The minister said – in an interview with Bloomberg Agency – that the supply cuts announced last week by “OPEC Plus” by 2.2 million barrels per day, about half of which come from Saudi Arabia, will not be withdrawn except after considering market conditions and using a “gradual approach.” .
The cuts include extending the current Saudi and Russian voluntary cuts of 1.3 million barrels per day, which means that the additional cuts are about 900 thousand barrels. The new cuts come in addition to the previous ones that were announced in various steps since late 2022.
The Saudi Energy Minister added that although Russia may not reduce its production, it is implementing its restrictions on exports.

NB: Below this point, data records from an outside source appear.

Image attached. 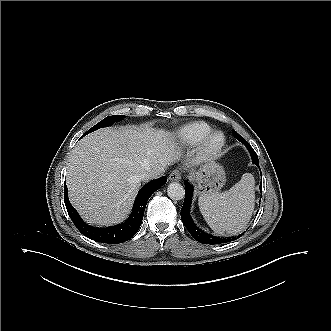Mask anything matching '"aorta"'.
Returning <instances> with one entry per match:
<instances>
[{
	"instance_id": "762f6f07",
	"label": "aorta",
	"mask_w": 331,
	"mask_h": 331,
	"mask_svg": "<svg viewBox=\"0 0 331 331\" xmlns=\"http://www.w3.org/2000/svg\"><path fill=\"white\" fill-rule=\"evenodd\" d=\"M167 194L172 200H182L185 196L184 187L177 182L168 185Z\"/></svg>"
}]
</instances>
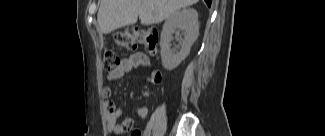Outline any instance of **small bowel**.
Listing matches in <instances>:
<instances>
[{"label": "small bowel", "instance_id": "obj_1", "mask_svg": "<svg viewBox=\"0 0 325 136\" xmlns=\"http://www.w3.org/2000/svg\"><path fill=\"white\" fill-rule=\"evenodd\" d=\"M151 66L150 57L143 52H135L127 58L120 60L119 65L110 71L107 75L109 81H116L122 78L125 74L129 73L133 69L144 67L149 68ZM162 75L159 71L153 70L149 74L147 81L152 85H157L161 82ZM105 95L110 96L111 91L109 89L104 91ZM106 110V123L109 132L114 134H121L128 132L133 127V121L130 118L120 120L122 110L118 108L113 102L108 101L105 103ZM137 116L144 118L147 115V108L144 106H138L135 109Z\"/></svg>", "mask_w": 325, "mask_h": 136}]
</instances>
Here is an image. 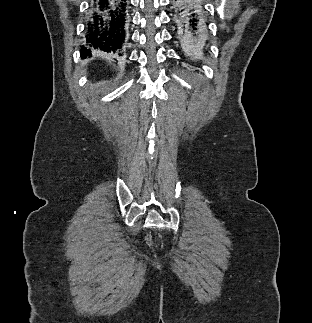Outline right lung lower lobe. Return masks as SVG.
Wrapping results in <instances>:
<instances>
[{
	"instance_id": "right-lung-lower-lobe-1",
	"label": "right lung lower lobe",
	"mask_w": 312,
	"mask_h": 323,
	"mask_svg": "<svg viewBox=\"0 0 312 323\" xmlns=\"http://www.w3.org/2000/svg\"><path fill=\"white\" fill-rule=\"evenodd\" d=\"M89 4L81 57L92 56V50L121 56L129 26L127 0H92Z\"/></svg>"
}]
</instances>
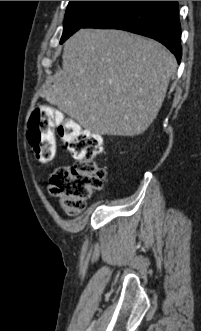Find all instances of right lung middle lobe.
I'll use <instances>...</instances> for the list:
<instances>
[{"instance_id": "obj_1", "label": "right lung middle lobe", "mask_w": 201, "mask_h": 331, "mask_svg": "<svg viewBox=\"0 0 201 331\" xmlns=\"http://www.w3.org/2000/svg\"><path fill=\"white\" fill-rule=\"evenodd\" d=\"M112 1H69L60 43L82 28Z\"/></svg>"}]
</instances>
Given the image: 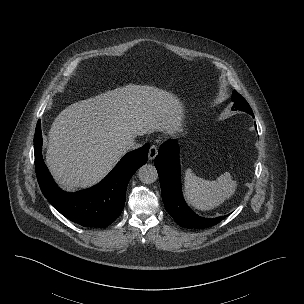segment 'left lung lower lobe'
<instances>
[{
  "mask_svg": "<svg viewBox=\"0 0 304 304\" xmlns=\"http://www.w3.org/2000/svg\"><path fill=\"white\" fill-rule=\"evenodd\" d=\"M254 117V115H252ZM257 129V128H256ZM179 150L175 140L164 143L154 160L158 171L162 199L167 212L175 222L184 228H208L227 217L202 218L195 214L185 203L181 191Z\"/></svg>",
  "mask_w": 304,
  "mask_h": 304,
  "instance_id": "obj_1",
  "label": "left lung lower lobe"
}]
</instances>
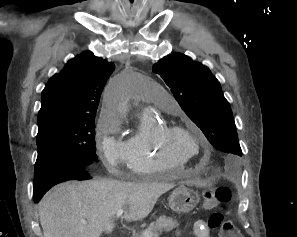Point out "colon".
Masks as SVG:
<instances>
[{"instance_id": "obj_1", "label": "colon", "mask_w": 297, "mask_h": 237, "mask_svg": "<svg viewBox=\"0 0 297 237\" xmlns=\"http://www.w3.org/2000/svg\"><path fill=\"white\" fill-rule=\"evenodd\" d=\"M230 199L231 192L226 186L207 189L203 196V207L206 210H214L217 207L222 208ZM208 225L210 228L218 230L221 237H243L235 224L226 219L219 211H215L210 215Z\"/></svg>"}]
</instances>
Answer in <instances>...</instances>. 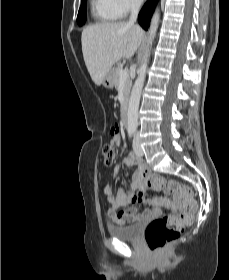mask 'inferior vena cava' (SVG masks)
Returning <instances> with one entry per match:
<instances>
[{"label": "inferior vena cava", "instance_id": "1", "mask_svg": "<svg viewBox=\"0 0 229 280\" xmlns=\"http://www.w3.org/2000/svg\"><path fill=\"white\" fill-rule=\"evenodd\" d=\"M141 2L140 0H133L131 3V15L129 18V24H134L137 20L139 9H140Z\"/></svg>", "mask_w": 229, "mask_h": 280}]
</instances>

If Moscow fails to fulfill its pledges, as it did earlier this year, it has been transparent and promised compensation.
It is noteworthy that “OPEC Plus” is an alliance consisting of the Organization of the Petroleum Exporting Countries (OPEC) and allies outside it, most notably Russia.
Price stability
In early trading today, oil prices witnessed little change, as Brent crude futures fell one cent to $78.02 per barrel, while US West Texas Intermediate crude futures rose 5 cents to $73.09.
Kelvin Wong, chief market analyst for the Asia-Pacific region, said that the statement of the Saudi Energy Minister – that OPEC Plus production cuts could continue after the first quarter of 2024 if necessary – provided some support to the market.
Tina Ting, an analyst at CMC Markets, said that oil prices fell in the previous trading session as traders doubted that the supply cuts from OPEC Plus would have a significant impact, and with the impact of the rise in the dollar on commodity prices in general.
A stronger dollar usually makes oil more expensive for holders of other currencies, which may weaken demand for oil.
But the resumption of the Israeli aggression on Gaza raised concerns about supplies, as did the attacks by the Yemeni Houthi group on 3 commercial ships in international waters south of the Red Sea.
This came in the wake of a series of attacks in the waters of the Middle East region following the outbreak of the Israeli aggression against Gaza on October 7, in response to the “Al-Aqsa Flood” operation launched by the Palestinian resistance, led by the Izz al-Din al-Qassam Brigades, against the occupation.
Data on Tuesday showed that US factory orders fell more than analysts expected in October, the highest decline in more than three years, which put pressure on sentiment in the oil market. Analysts said this reinforced the view that high interest rates were starting to limit spending.